There has been some discussion recently on the Dinosaur Mailing List about 
the classification of the Late Triassic Shuvosaurus inexpectatus, described 
by Sankar Chatterjee in 1993. Recall that he claimed it was a very early 
member of the group Ornithomimosauria, based on the striking similarities of 
the holotype skull to those of ornithomimosaurs. Subsequently, Murry & Long 
(1995) argued that Shuvosaurus was not dinosaurian but another kind of 
archosaur, and suggested that the skull represented cranial material of a 
taxon they named Chatterjeea elegans, based only on postcranial material. 
This seemed reasonable at the time, so I asterisked the genus Shuvosaurus in 
the Dinosaur Genera List as a non-dinosaurian archosaur.

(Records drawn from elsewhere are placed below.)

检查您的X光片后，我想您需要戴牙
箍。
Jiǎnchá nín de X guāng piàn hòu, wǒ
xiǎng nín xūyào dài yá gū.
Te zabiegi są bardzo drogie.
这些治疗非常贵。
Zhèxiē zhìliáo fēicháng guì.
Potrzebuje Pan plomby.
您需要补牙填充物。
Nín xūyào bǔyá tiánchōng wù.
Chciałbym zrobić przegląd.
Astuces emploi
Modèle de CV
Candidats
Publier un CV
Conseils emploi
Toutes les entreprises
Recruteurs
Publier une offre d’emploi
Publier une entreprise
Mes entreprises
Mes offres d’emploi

Now it appears, from studies by Oliver Rauhut for his doctoral dissertation, 
that Shuvosaurus is a theropod after all. An email from Mickey Mortimer 
explained (edited a bit): "The only reason Shuvosaurus was removed from the 
Theropoda in the first place was because Long and Murry (1995) thought 
Chatterjee didn't prove it was a theropod.  They figured since no toothless 
Triassic theropods were known, it was more likely to be the head of the 
non-dinosaurian archosaur Chatterjeea, because like the non-dinosaurian 
archosaur Lotosaurus from China, Shuvosaurus lacked teeth. But Rauhut has 
proved Shuvosaurus is a theropod: ‘Shuvosaurus differs from rauisuchians and 
other basal crurotarsans in the following characters: loss of the 
postfrontal, paroccipital process directed ventro-laterally, lacrimal 
dorso-ventrally elongated, inverted L-shaped and exposed on the skull roof, 
presence of a deep basisphenoid recess, and ectopterygoid with expanded 
medial part and deep ventral fossa. All of these characters are found in 
theropods, and the latter three probably represent synapomorphies for this 
group (Gauthier 1986); therefore, Shuvosaurus can be referred to the 
Theropoda.' So get it back on that list. :-)"

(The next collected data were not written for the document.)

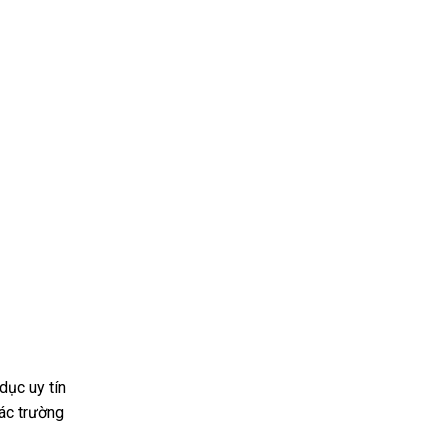
ục uy tín
ác trường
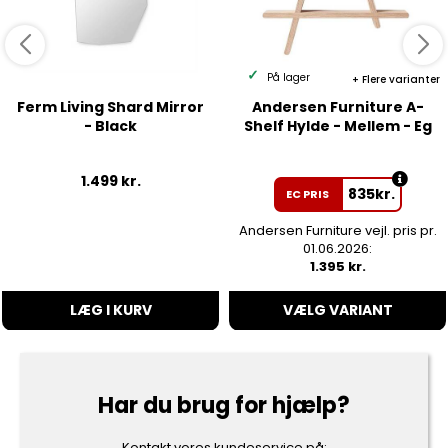
På lager
Flere varianter
Ferm Living Shard Mirror
Andersen Furniture A-
- Black
Shelf Hylde - Mellem - Eg
1.499
kr.
835
kr.
EC PRIS
Andersen Furniture vejl. pris pr.
01.06.2026:
1.395 kr.
LÆG I KURV
VÆLG VARIANT
Har du brug for hjælp?
Kontakt vores kundeservice på:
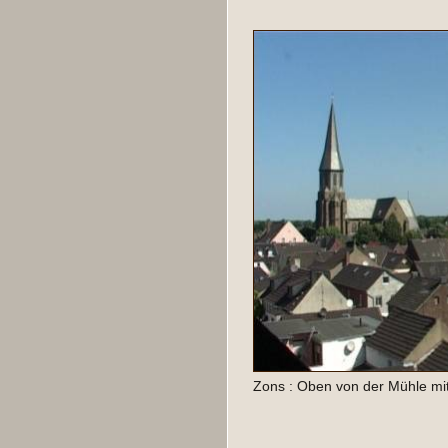
Zons : Oben von der Mühle mit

This does it for me. I've removed the asterisk and notation and reinstated 
Shuvosaurus to dinosaurian status; always happy to have a prodigal dinosaur 
return. As to what kind of theropod it is, I have rather little idea, since 
we really need some postcranial material to help classify it. Perhaps 
Chatterjee's family Shuvosauridae really does belong in the Ornithomimosauria 
after all. If not, would that then make Shuvosaurus an ornithomimimimic?

(Actually, since Shuvosaurus is earliest, the ornithomimids were actually 
shuvosaurimimics, and extant ratites are the ornithomimimimics!)

Genera count remains stable at 916.

The well-organized Dinosaur Mailing List archive can now be visited directly 
from the Dinosaur Genera List. The link is in a short introductory paragraph 
I recently added about the history of the DGL.